More concretely, to insert a[i] into the sorted subarray a[0 .. (i - 1)], insertion sort first saves the value of a[i] in a variable v. It then walks backwards through the subarray, shifting elements forward by one position as it goes. When it sees an element that is less than or equal to v, it stops, and inserts v to the right of that element. At this point the entire subarray a[0 .. i] is sorted.

Here is a Python implementation of insertion sort:

def insertionSort(a):
  for i in range(len(a)):
    v = a[i]
    j = i - 1
    while j >= 0 and a[j] > v:
      a[j + 1] = a[j]
      j -= 1
    a[j + 1] = v

What is the running time of insertion sort? In the best case, the input array is already sorted. Then no elements are shifted or modified at all and the algorithm runs in time O(n).
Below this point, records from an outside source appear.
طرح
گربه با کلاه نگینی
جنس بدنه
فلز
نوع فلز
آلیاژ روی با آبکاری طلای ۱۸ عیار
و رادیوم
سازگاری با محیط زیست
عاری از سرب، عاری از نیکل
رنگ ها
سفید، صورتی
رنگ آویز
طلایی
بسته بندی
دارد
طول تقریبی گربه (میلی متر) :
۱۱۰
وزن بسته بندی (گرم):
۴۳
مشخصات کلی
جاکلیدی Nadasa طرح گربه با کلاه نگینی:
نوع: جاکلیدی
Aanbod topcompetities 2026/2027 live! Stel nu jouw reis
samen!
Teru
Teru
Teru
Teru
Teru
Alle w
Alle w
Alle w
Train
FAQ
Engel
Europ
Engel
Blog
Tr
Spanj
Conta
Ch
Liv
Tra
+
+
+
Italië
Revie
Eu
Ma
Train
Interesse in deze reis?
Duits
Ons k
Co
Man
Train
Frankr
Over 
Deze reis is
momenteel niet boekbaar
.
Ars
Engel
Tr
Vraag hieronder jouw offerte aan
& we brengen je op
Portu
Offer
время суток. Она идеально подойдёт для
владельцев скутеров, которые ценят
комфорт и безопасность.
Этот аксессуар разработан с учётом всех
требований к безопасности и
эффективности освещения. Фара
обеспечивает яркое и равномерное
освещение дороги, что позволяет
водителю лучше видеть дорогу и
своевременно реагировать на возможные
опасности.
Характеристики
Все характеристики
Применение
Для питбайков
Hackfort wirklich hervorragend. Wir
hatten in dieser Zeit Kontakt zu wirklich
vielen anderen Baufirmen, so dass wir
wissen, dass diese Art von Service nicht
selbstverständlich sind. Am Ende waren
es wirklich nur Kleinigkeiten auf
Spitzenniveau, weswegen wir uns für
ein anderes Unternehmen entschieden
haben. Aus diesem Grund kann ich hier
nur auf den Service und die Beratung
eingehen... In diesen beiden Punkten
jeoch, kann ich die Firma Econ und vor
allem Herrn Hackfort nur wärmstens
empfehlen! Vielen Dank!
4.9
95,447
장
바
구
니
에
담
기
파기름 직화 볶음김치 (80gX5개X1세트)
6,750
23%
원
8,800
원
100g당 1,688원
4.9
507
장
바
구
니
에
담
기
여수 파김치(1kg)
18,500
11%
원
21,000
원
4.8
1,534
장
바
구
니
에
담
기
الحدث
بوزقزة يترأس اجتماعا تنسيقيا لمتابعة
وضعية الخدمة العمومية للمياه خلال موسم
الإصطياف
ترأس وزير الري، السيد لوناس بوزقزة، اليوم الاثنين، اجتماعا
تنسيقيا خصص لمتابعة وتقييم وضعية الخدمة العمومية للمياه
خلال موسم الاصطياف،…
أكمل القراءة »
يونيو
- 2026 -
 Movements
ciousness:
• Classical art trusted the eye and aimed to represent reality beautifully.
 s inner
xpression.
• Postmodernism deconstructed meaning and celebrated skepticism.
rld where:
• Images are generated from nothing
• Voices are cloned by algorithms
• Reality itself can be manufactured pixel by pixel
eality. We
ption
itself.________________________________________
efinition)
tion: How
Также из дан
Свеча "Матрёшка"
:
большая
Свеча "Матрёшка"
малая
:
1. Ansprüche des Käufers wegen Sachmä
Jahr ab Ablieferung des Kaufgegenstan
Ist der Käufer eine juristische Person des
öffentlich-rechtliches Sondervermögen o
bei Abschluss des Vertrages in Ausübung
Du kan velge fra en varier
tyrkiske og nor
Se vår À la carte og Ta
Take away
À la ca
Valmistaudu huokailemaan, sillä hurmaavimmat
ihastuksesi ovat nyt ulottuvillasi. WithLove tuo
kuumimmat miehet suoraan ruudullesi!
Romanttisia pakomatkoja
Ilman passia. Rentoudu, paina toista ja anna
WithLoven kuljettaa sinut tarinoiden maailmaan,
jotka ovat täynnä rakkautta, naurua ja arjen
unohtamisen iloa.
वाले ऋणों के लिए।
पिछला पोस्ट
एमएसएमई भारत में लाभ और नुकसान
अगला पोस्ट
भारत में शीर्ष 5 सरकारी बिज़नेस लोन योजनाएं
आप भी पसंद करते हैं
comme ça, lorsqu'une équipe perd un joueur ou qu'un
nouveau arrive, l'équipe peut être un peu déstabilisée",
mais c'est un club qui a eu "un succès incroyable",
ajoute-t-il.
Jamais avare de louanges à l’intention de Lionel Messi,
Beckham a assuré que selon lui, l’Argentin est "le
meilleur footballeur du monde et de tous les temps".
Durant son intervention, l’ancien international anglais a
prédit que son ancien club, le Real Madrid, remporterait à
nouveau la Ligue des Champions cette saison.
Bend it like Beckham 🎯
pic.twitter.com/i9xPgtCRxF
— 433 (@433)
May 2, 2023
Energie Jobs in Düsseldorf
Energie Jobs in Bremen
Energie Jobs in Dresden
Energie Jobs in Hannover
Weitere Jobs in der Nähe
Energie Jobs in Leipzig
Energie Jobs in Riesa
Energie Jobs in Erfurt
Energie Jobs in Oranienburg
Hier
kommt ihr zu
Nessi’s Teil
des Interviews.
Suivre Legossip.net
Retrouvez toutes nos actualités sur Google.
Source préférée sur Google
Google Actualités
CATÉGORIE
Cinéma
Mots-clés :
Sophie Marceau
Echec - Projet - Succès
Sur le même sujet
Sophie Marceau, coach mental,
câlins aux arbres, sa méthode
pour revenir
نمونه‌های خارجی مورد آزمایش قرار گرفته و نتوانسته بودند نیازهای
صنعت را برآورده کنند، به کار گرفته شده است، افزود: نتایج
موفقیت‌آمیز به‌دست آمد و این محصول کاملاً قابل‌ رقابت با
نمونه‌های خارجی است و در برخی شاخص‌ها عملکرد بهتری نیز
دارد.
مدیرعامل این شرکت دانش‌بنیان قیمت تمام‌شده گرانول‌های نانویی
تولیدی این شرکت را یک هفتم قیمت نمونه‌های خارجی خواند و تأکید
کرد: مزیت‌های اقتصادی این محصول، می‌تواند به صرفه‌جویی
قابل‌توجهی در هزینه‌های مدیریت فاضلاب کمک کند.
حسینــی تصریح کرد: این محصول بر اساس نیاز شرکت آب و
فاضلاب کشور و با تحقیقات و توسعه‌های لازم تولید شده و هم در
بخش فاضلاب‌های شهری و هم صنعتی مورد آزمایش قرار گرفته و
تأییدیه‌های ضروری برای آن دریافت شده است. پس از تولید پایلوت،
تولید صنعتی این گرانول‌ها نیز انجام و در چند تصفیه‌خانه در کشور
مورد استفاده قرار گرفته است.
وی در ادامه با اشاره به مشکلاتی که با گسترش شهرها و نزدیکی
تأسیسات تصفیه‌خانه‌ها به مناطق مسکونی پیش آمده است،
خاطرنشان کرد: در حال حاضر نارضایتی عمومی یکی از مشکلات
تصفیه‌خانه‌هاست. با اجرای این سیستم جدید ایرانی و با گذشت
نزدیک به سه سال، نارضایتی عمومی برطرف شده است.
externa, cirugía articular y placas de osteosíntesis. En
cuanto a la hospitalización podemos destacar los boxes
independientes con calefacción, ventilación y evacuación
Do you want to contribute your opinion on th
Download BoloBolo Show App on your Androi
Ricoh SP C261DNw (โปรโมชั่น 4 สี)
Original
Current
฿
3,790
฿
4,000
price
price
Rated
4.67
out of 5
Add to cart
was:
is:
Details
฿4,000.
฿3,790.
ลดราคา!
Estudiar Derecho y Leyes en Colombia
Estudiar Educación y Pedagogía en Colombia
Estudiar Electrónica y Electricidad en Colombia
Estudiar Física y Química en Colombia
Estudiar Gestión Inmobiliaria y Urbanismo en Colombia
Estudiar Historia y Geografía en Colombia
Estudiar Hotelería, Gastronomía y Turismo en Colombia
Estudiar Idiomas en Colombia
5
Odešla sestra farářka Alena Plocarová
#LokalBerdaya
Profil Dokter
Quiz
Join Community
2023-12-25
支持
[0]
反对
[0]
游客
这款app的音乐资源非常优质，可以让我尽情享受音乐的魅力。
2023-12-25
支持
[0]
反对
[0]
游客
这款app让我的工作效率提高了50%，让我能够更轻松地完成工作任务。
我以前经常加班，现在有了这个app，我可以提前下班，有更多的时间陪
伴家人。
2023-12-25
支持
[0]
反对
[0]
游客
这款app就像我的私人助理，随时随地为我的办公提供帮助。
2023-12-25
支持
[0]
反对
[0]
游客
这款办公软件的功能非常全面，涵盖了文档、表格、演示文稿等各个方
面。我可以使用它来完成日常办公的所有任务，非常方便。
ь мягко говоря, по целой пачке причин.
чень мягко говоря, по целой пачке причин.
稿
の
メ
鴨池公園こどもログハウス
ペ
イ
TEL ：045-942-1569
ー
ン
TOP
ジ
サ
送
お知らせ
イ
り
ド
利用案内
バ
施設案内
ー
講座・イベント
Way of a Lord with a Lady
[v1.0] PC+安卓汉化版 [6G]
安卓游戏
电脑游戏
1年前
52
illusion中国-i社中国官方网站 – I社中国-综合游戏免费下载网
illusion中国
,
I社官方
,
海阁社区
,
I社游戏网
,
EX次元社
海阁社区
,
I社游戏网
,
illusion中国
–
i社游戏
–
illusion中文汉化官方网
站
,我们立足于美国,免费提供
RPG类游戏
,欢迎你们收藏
The worst case is when the input array is in reverse order. Then to insert each value we must shift elements to its left, so the total number of shifts is 1 + 2 + … + (n – 1) = O(n2). If the input array is ordered randomly, then on average we will shift half of the subarray elements on each iteration. Then the time is still O(n2).

Insertion sort has the same worst-case asymptotic running time as bubble sort, i.e. O(n2). But it generally outperforms bubble sort by a factor of 3 or more. It is a reasonable choice for a simple sorting algorithm when n is not large.